* PROBLEM STATEMENT: Skip the pictures. Copy all the rest of the records down exactly.

* DATA IN THIS EXERCISE:
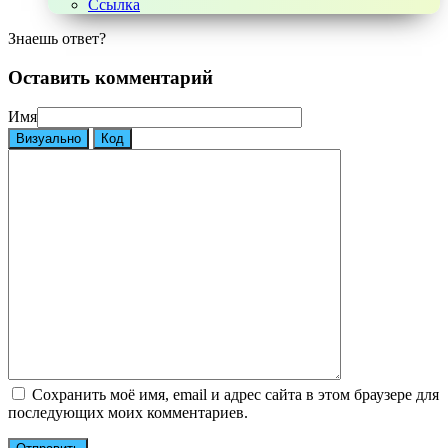
Ссылка
Знаешь ответ?
Оставить комментарий
Имя
Визуально
Код
Сохранить моё имя, email и адрес сайта в этом браузере для
последующих моих комментариев.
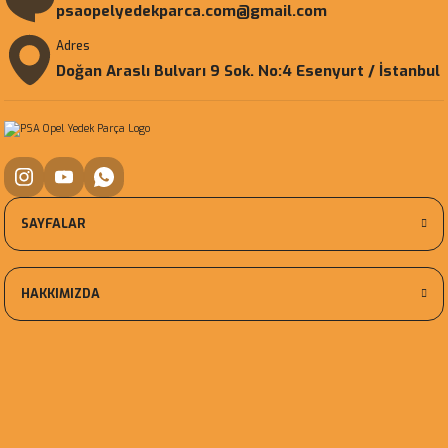
psaopelyedekparca.com@gmail.com
Adres
Doğan Araslı Bulvarı 9 Sok. No:4 Esenyurt / İstanbul
SAYFALAR
HAKKIMIZDA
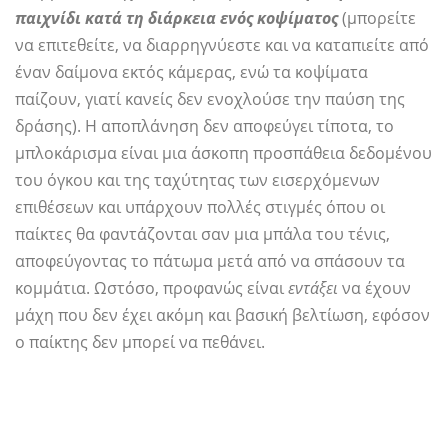
παιχνίδι κατά τη διάρκεια ενός κοψίματος
(μπορείτε
να επιτεθείτε, να διαρρηγνύεστε και να καταπιείτε από
έναν δαίμονα εκτός κάμερας, ενώ τα κοψίματα
παίζουν, γιατί κανείς δεν ενοχλούσε την παύση της
δράσης). Η αποπλάνηση δεν αποφεύγει τίποτα, το
μπλοκάρισμα είναι μια άσκοπη προσπάθεια δεδομένου
του όγκου και της ταχύτητας των εισερχόμενων
επιθέσεων και υπάρχουν πολλές στιγμές όπου οι
παίκτες θα φαντάζονται σαν μια μπάλα του τένις,
αποφεύγοντας το πάτωμα μετά από να σπάσουν τα
κομμάτια. Ωστόσο, προφανώς είναι
εντάξει
να έχουν
μάχη που δεν έχει ακόμη και βασική βελτίωση, εφόσον
ο παίκτης δεν μπορεί να πεθάνει.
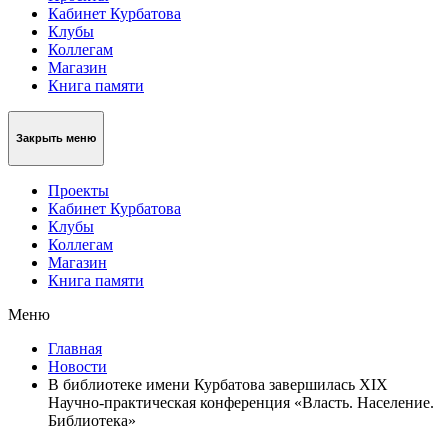
Кабинет Курбатова
Клубы
Коллегам
Магазин
Книга памяти
Закрыть меню
Проекты
Кабинет Курбатова
Клубы
Коллегам
Магазин
Книга памяти
Меню
Главная
Новости
В библиотеке имени Курбатова завершилась XIX
Научно-практическая конференция «Власть. Население.
Библиотека»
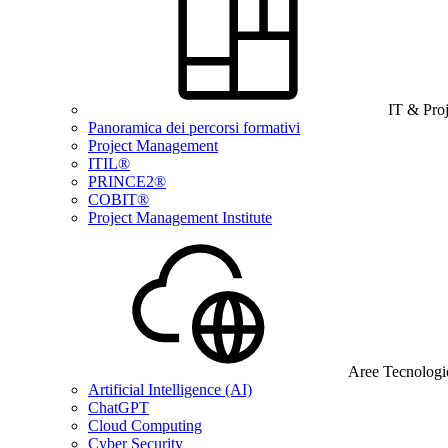
IT & Pro
Panoramica dei percorsi formativi
Project Management
ITIL®
PRINCE2®
COBIT®
Project Management Institute
Aree Tecnologi
Artificial Intelligence (AI)
ChatGPT
Cloud Computing
Cyber Security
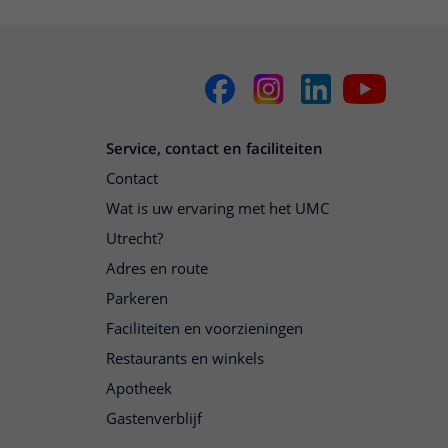
Service, contact en faciliteiten
Contact
Wat is uw ervaring met het UMC
Utrecht?
Adres en route
Parkeren
Faciliteiten en voorzieningen
Restaurants en winkels
Apotheek
Gastenverblijf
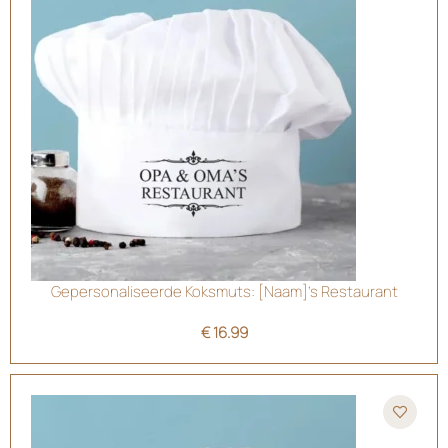
Gepersonaliseerde Koksmuts: [Naam]’s Restaurant
€
16.99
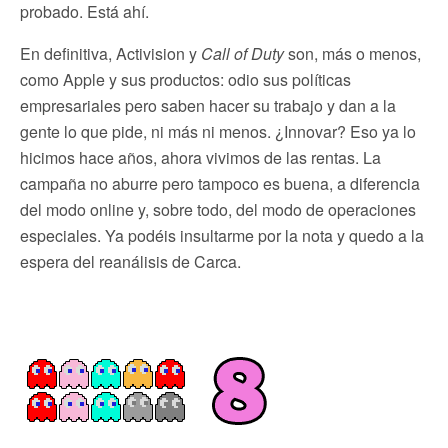
probado. Está ahí.
En definitiva, Activision y
Call of Duty
son, más o menos,
como Apple y sus productos: odio sus políticas
empresariales pero saben hacer su trabajo y dan a la
gente lo que pide, ni más ni menos. ¿Innovar? Eso ya lo
hicimos hace años, ahora vivimos de las rentas. La
campaña no aburre pero tampoco es buena, a diferencia
del modo online y, sobre todo, del modo de operaciones
especiales. Ya podéis insultarme por la nota y quedo a la
espera del reanálisis de Carca.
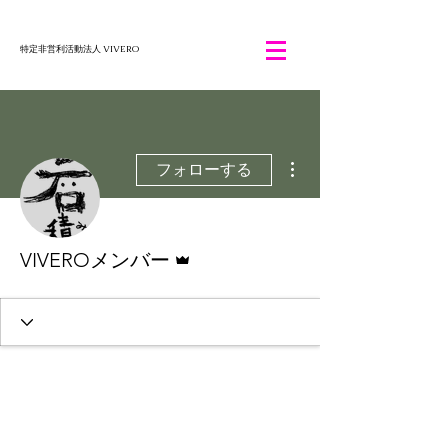
特定非営利活動法人 VIVERO
その他
フォローする
管理者
VIVEROメンバー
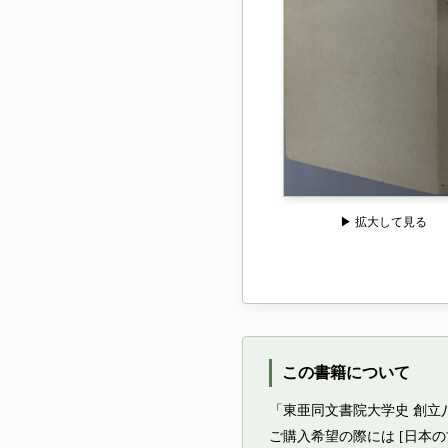
▶ 拡大して見る
この書籍について
「東亜同文書院大学史 創立
ご購入希望の際には [日本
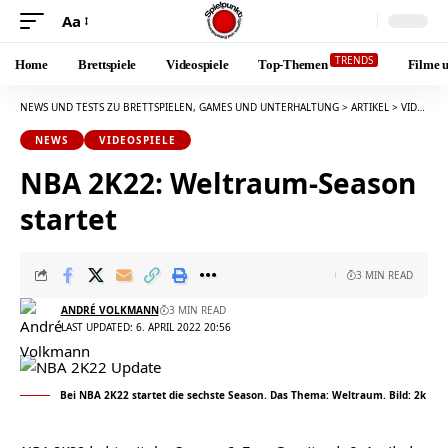
Aa
Font
Resizer
TRENDS
Home
Brettspiele
Videospiele
Top-Themen
Filme u
NEWS UND TESTS ZU BRETTSPIELEN, GAMES UND UNTERHALTUNG
>
ARTIKEL
>
VIDEOSPIELE
NEWS
VIDEOSPIELE
NBA 2K22: Weltraum-Season
startet
3 MIN READ
ANDRÉ VOLKMANN
3 MIN READ
LAST UPDATED: 6. APRIL 2022 20:56
Bei NBA 2K22 startet die sechste Season. Das Thema: Weltraum. Bild: 2k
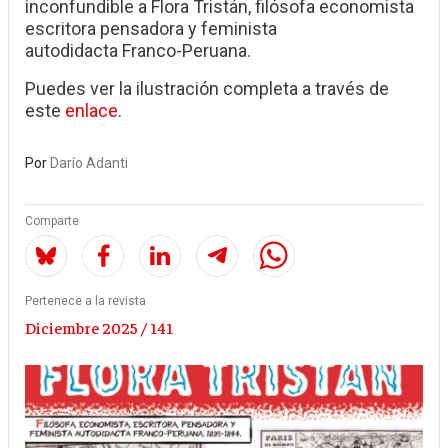
inconfundible a Flora Tristán, filósofa economista
escritora pensadora y feminista
autodidacta Franco-Peruana.
Puedes ver la ilustración completa a través de
este
enlace
.
Por
Darío Adanti
Comparte
Pertenece a la revista
Diciembre 2025 / 141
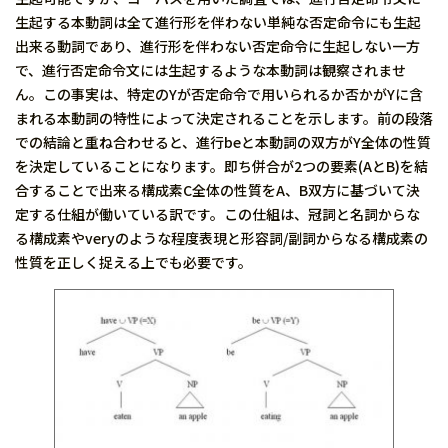
生起する本動詞は全て進行形を伴わない単純な否定命令にも生起
出来る動詞であり、進行形を伴わない否定命令に生起しない一方
で、進行否定命令文には生起するような本動詞は観察されませ
ん。この事実は、特定のYが否定命令で用いられるか否かがYに含
まれる本動詞の特性によって決定されることを示します。前の段落
での結論と重ね合わせると、進行beと本動詞の双方がY全体の性質
を決定していることになります。即ち併合が2つの要素(AとB)を結
合することで出来る構成素C全体の性質をA、B双方に基づいて決
定する仕組が働いている訳です。この仕組は、冠詞と名詞からな
る構成素やveryのような程度表現と形容詞/副詞からなる構成素の
性質を正しく捉える上でも必要です。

* ANSWER SPACE:
Ссылка
Знаешь ответ?
Оставить комментарий
Имя
Визуально
Код
Сохранить моё имя, email и адрес сайта в этом браузере для
последующих моих комментариев.
psaopelyedekparca.com@gmail.com
Adres
Doğan Araslı Bulvarı 9 Sok. No:4 Esenyurt / İstanbul
SAYFALAR
HAKKIMIZDA
παιχνίδι κατά τη διάρκεια ενός κοψίματος
(μπορείτε
να επιτεθείτε, να διαρρηγνύεστε και να καταπιείτε από
έναν δαίμονα εκτός κάμερας, ενώ τα κοψίματα
παίζουν, γιατί κανείς δεν ενοχλούσε την παύση της
δράσης). Η αποπλάνηση δεν αποφεύγει τίποτα, το
μπλοκάρισμα είναι μια άσκοπη προσπάθεια δεδομένου
του όγκου και της ταχύτητας των εισερχόμενων
επιθέσεων και υπάρχουν πολλές στιγμές όπου οι
παίκτες θα φαντάζονται σαν μια μπάλα του τένις,
αποφεύγοντας το πάτωμα μετά από να σπάσουν τα
κομμάτια. Ωστόσο, προφανώς είναι
εντάξει
να έχουν
μάχη που δεν έχει ακόμη και βασική βελτίωση, εφόσον
ο παίκτης δεν μπορεί να πεθάνει.
Кабинет Курбатова
Клубы
Коллегам
Магазин
Книга памяти
Закрыть меню
Проекты
Кабинет Курбатова
Клубы
Коллегам
Магазин
Книга памяти
Меню
Главная
Новости
В библиотеке имени Курбатова завершилась XIX
Научно-практическая конференция «Власть. Население.
Библиотека»
IT & Pro
Panoramica dei percorsi formativi
Project Management
ITIL®
PRINCE2®
COBIT®
Project Management Institute
Aree Tecnologi
Artificial Intelligence (AI)
ChatGPT
Cloud Computing
Cyber Security
Service, contact en faciliteiten
Contact
Wat is uw ervaring met het UMC
Utrecht?
Adres en route
Parkeren
Faciliteiten en voorzieningen
Restaurants en winkels
Apotheek
Gastenverblijf
Gepersonaliseerde Koksmuts: [Naam]’s Restaurant
€
16.99
probado. Está ahí.
En definitiva, Activision y
Call of Duty
son, más o menos,
como Apple y sus productos: odio sus políticas
empresariales pero saben hacer su trabajo y dan a la
gente lo que pide, ni más ni menos. ¿Innovar? Eso ya lo
hicimos hace años, ahora vivimos de las rentas. La
campaña no aburre pero tampoco es buena, a diferencia
del modo online y, sobre todo, del modo de operaciones
especiales. Ya podéis insultarme por la nota y quedo a la
espera del reanálisis de Carca.
特定非営利活動法人 VIVERO
その他
フォローする
管理者
VIVEROメンバー
▶ 拡大して見る
この書籍について
「東亜同文書院大学史 創立
ご購入希望の際には [日本
Aa
Font
Resizer
TRENDS
Home
Brettspiele
Videospiele
Top-Themen
Filme u
NEWS UND TESTS ZU BRETTSPIELEN, GAMES UND UNTERHALTUNG
>
ARTIKEL
>
VIDEOSPIELE
NEWS
VIDEOSPIELE
NBA 2K22: Weltraum-Season
startet
3 MIN READ
ANDRÉ VOLKMANN
3 MIN READ
LAST UPDATED: 6. APRIL 2022 20:56
Bei NBA 2K22 startet die sechste Season. Das Thema: Weltraum. Bild: 2k
inconfundible a Flora Tristán, filósofa economista
escritora pensadora y feminista
autodidacta Franco-Peruana.
Puedes ver la ilustración completa a través de
este
enlace
.
Por
Darío Adanti
Comparte
Pertenece a la revista
Diciembre 2025 / 141
生起する本動詞は全て進行形を伴わない単純な否定命令にも生起
出来る動詞であり、進行形を伴わない否定命令に生起しない一方
で、進行否定命令文には生起するような本動詞は観察されませ
ん。この事実は、特定のYが否定命令で用いられるか否かがYに含
まれる本動詞の特性によって決定されることを示します。前の段落
での結論と重ね合わせると、進行beと本動詞の双方がY全体の性質
を決定していることになります。即ち併合が2つの要素(AとB)を結
合することで出来る構成素C全体の性質をA、B双方に基づいて決
定する仕組が働いている訳です。この仕組は、冠詞と名詞からな
る構成素やveryのような程度表現と形容詞/副詞からなる構成素の
性質を正しく捉える上でも必要です。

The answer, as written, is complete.